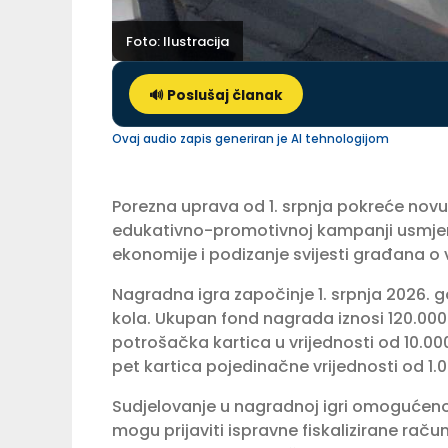
Foto: Ilustracija
🔊 Poslušaj članak
Ovaj audio zapis generiran je AI tehnologijom
Porezna uprava od 1. srpnja pokreće novu 
edukativno-promotivnoj kampanji usmjeren
ekonomije i podizanje svijesti građana o
Nagradna igra započinje 1. srpnja 2026. go
kola. Ukupan fond nagrada iznosi 120.000
potrošačka kartica u vrijednosti od 10.000
pet kartica pojedinačne vrijednosti od 1.0
Sudjelovanje u nagradnoj igri omogućeno
mogu prijaviti ispravne fiskalizirane rač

▶ Try it
Output nothing except an exact copy of the records above, with the images left out.

▶ Completed task
Foto: Ilustracija
🔊 Poslušaj članak
Ovaj audio zapis generiran je AI tehnologijom
Porezna uprava od 1. srpnja pokreće novu 
edukativno-promotivnoj kampanji usmjeren
ekonomije i podizanje svijesti građana o
Nagradna igra započinje 1. srpnja 2026. go
kola. Ukupan fond nagrada iznosi 120.000
potrošačka kartica u vrijednosti od 10.000
pet kartica pojedinačne vrijednosti od 1.0
Sudjelovanje u nagradnoj igri omogućeno
mogu prijaviti ispravne fiskalizirane rač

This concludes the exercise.